::: Data in this exercise :::

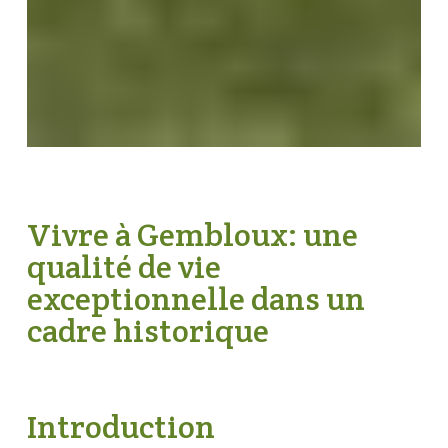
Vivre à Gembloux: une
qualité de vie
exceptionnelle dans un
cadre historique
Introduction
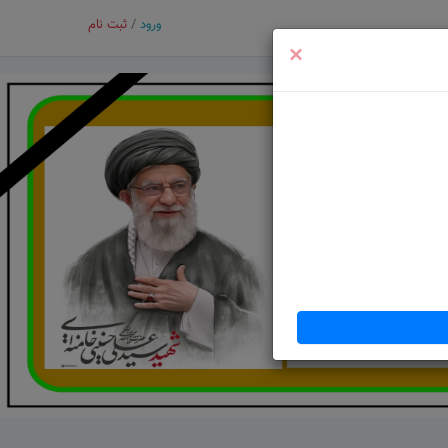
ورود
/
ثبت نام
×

:::
::: Data in this exercise :::

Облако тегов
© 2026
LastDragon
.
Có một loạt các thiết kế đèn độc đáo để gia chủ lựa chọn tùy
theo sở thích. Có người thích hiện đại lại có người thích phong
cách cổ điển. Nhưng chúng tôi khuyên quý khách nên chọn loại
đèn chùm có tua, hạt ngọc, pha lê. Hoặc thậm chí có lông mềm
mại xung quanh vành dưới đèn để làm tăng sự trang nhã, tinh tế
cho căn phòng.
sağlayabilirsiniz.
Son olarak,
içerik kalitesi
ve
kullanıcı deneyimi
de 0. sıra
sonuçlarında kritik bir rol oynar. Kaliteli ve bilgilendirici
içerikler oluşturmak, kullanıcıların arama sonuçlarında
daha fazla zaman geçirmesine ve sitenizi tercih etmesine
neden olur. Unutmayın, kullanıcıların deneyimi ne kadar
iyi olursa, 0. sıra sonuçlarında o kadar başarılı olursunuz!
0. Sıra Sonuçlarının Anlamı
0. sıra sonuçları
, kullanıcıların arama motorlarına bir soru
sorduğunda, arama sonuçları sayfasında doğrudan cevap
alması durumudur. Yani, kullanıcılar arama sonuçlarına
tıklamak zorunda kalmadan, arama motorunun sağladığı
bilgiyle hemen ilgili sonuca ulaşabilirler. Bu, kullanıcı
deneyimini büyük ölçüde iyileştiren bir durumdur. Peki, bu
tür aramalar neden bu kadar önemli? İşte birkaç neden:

:::

> [Exercise prompt]
Above are the entries. Output exactly the lines beginning with the line that has "theo sở thích." and ending with the line that has "sonuçlarında kritik bir".

> [Worked solution]
theo sở thích. Có người thích hiện đại lại có người thích phong
cách cổ điển. Nhưng chúng tôi khuyên quý khách nên chọn loại
đèn chùm có tua, hạt ngọc, pha lê. Hoặc thậm chí có lông mềm
mại xung quanh vành dưới đèn để làm tăng sự trang nhã, tinh tế
cho căn phòng.
sağlayabilirsiniz.
Son olarak,
içerik kalitesi
ve
kullanıcı deneyimi
de 0. sıra
sonuçlarında kritik bir rol oynar. Kaliteli ve bilgilendirici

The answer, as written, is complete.